### What is required
Look through the entries below and extract exactly the lines from the one containing "security expertise per square foot." through the one containing "to replicate it here in Israel. Since we’ve", ends included.

### Exercise data

________

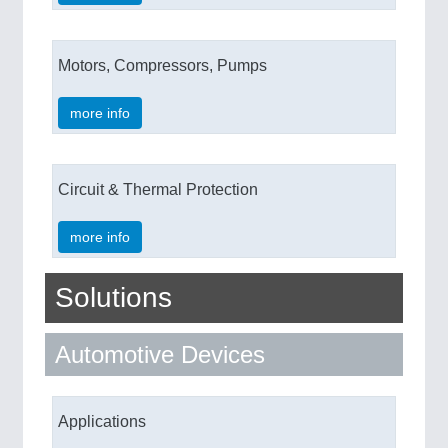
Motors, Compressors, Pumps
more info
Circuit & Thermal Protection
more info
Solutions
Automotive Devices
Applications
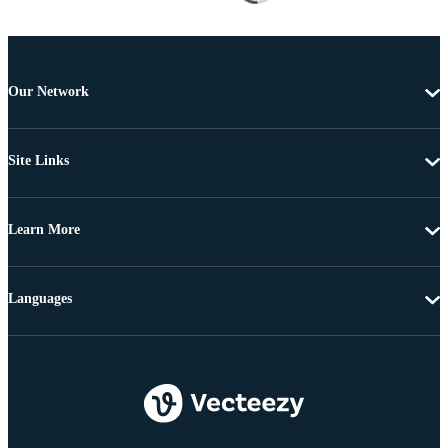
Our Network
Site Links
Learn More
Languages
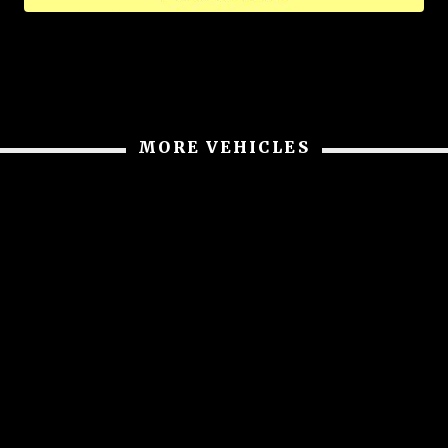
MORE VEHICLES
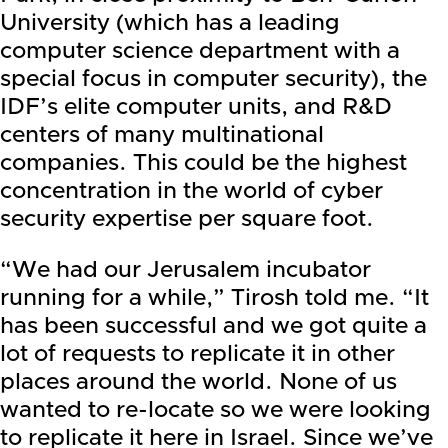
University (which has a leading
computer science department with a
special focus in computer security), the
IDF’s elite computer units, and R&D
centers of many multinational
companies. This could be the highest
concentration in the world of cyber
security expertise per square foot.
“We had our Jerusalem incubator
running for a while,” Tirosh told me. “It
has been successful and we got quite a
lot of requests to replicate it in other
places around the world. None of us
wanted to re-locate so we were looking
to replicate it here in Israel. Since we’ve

________

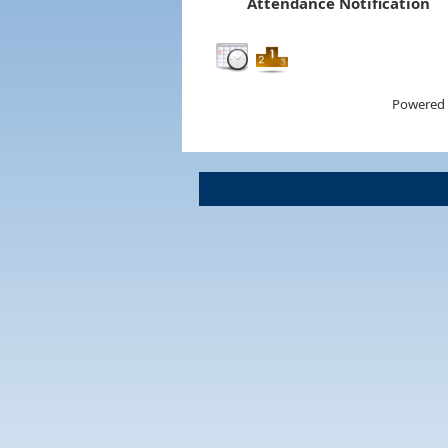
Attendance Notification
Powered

________

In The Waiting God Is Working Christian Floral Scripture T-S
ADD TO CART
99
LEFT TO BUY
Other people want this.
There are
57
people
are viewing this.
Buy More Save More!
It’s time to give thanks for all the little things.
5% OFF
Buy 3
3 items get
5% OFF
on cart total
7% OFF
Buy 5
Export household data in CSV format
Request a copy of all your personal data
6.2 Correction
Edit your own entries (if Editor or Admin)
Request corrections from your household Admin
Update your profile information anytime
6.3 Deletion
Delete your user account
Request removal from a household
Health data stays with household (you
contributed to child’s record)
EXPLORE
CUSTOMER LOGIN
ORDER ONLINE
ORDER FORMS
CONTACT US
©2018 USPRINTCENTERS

________

### Solution for this exercise
security expertise per square foot.
“We had our Jerusalem incubator
running for a while,” Tirosh told me. “It
has been successful and we got quite a
lot of requests to replicate it in other
places around the world. None of us
wanted to re-locate so we were looking
to replicate it here in Israel. Since we’ve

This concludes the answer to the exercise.